List each line of the data that holds the string "không", please.

-.-.-

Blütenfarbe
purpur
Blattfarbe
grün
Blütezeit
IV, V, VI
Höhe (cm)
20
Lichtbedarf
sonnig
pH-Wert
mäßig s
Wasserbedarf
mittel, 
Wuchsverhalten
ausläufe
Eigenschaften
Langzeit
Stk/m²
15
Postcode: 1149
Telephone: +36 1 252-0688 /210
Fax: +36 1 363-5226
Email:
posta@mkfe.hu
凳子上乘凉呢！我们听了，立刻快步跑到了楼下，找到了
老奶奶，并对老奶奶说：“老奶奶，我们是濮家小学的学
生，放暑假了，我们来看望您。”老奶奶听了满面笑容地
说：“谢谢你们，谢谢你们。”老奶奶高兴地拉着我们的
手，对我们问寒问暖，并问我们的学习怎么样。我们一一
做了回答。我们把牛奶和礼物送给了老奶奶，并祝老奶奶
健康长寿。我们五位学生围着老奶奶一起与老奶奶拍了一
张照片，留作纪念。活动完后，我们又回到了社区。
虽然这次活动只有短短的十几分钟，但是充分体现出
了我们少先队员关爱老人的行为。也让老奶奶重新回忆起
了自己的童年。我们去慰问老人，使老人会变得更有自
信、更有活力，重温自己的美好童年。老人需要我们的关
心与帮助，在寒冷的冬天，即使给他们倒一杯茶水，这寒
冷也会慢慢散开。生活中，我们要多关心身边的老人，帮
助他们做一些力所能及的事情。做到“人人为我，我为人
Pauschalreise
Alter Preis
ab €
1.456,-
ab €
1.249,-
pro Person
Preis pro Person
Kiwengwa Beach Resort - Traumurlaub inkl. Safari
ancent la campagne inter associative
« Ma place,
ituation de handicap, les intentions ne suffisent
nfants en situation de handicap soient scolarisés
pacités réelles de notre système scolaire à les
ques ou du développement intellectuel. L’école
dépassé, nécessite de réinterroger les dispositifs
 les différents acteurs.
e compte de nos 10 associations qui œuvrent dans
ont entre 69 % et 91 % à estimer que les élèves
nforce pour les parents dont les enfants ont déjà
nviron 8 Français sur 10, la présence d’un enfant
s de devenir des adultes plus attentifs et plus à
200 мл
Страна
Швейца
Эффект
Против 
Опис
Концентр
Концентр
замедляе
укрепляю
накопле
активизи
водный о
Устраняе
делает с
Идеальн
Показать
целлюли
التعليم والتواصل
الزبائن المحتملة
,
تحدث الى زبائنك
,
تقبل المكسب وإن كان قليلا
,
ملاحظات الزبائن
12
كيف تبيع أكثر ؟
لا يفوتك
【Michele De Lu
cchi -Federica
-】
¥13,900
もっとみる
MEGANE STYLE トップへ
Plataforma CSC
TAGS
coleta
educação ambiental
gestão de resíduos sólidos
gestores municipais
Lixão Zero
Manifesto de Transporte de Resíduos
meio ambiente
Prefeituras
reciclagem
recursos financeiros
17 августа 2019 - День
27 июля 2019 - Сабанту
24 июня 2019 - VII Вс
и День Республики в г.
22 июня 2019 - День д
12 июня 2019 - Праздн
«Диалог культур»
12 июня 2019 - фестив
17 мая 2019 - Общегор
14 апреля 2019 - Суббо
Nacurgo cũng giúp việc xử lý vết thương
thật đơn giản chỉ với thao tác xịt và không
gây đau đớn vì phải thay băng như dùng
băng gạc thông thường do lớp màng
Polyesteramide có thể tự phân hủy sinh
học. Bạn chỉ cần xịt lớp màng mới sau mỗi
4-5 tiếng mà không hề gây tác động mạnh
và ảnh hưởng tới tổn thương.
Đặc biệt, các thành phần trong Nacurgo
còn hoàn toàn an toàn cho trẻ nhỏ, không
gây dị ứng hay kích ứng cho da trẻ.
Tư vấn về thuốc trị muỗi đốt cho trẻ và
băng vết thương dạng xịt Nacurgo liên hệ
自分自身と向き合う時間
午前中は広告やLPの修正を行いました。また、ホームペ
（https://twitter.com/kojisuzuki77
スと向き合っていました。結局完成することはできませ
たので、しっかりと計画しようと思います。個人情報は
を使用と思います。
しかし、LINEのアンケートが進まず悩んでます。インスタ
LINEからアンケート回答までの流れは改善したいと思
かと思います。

-.-.-

▸ EXERCISE RESULT
thật đơn giản chỉ với thao tác xịt và không
4-5 tiếng mà không hề gây tác động mạnh
còn hoàn toàn an toàn cho trẻ nhỏ, không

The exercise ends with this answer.